§ EXERCISE DETAILS:
Return each line of the records with nothing changed, pictures excepted.

- - - - - - -

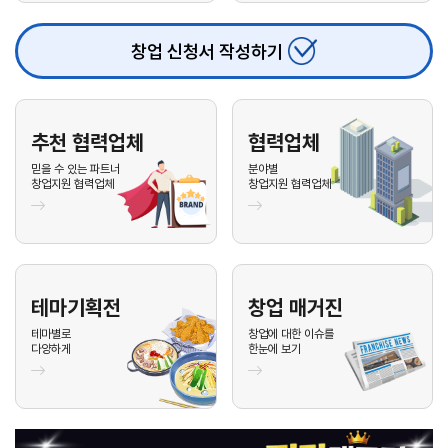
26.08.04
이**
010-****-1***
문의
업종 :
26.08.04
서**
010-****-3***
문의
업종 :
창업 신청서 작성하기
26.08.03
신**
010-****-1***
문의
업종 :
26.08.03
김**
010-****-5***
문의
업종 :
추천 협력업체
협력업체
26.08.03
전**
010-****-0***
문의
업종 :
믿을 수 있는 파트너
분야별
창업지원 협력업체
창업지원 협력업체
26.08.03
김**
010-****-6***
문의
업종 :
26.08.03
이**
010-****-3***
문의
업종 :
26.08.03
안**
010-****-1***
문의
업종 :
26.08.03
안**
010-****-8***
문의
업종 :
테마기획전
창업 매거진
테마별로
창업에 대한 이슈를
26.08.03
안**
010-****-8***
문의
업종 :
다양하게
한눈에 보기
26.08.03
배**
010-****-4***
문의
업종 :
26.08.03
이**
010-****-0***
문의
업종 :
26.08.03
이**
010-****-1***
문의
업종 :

- - - - - - -

§ EXERCISE ANSWER:
26.08.04
이**
010-****-1***
문의
업종 :
26.08.04
서**
010-****-3***
문의
업종 :
창업 신청서 작성하기
26.08.03
신**
010-****-1***
문의
업종 :
26.08.03
김**
010-****-5***
문의
업종 :
추천 협력업체
협력업체
26.08.03
전**
010-****-0***
문의
업종 :
믿을 수 있는 파트너
분야별
창업지원 협력업체
창업지원 협력업체
26.08.03
김**
010-****-6***
문의
업종 :
26.08.03
이**
010-****-3***
문의
업종 :
26.08.03
안**
010-****-1***
문의
업종 :
26.08.03
안**
010-****-8***
문의
업종 :
테마기획전
창업 매거진
테마별로
창업에 대한 이슈를
26.08.03
안**
010-****-8***
문의
업종 :
다양하게
한눈에 보기
26.08.03
배**
010-****-4***
문의
업종 :
26.08.03
이**
010-****-0***
문의
업종 :
26.08.03
이**
010-****-1***
문의
업종 :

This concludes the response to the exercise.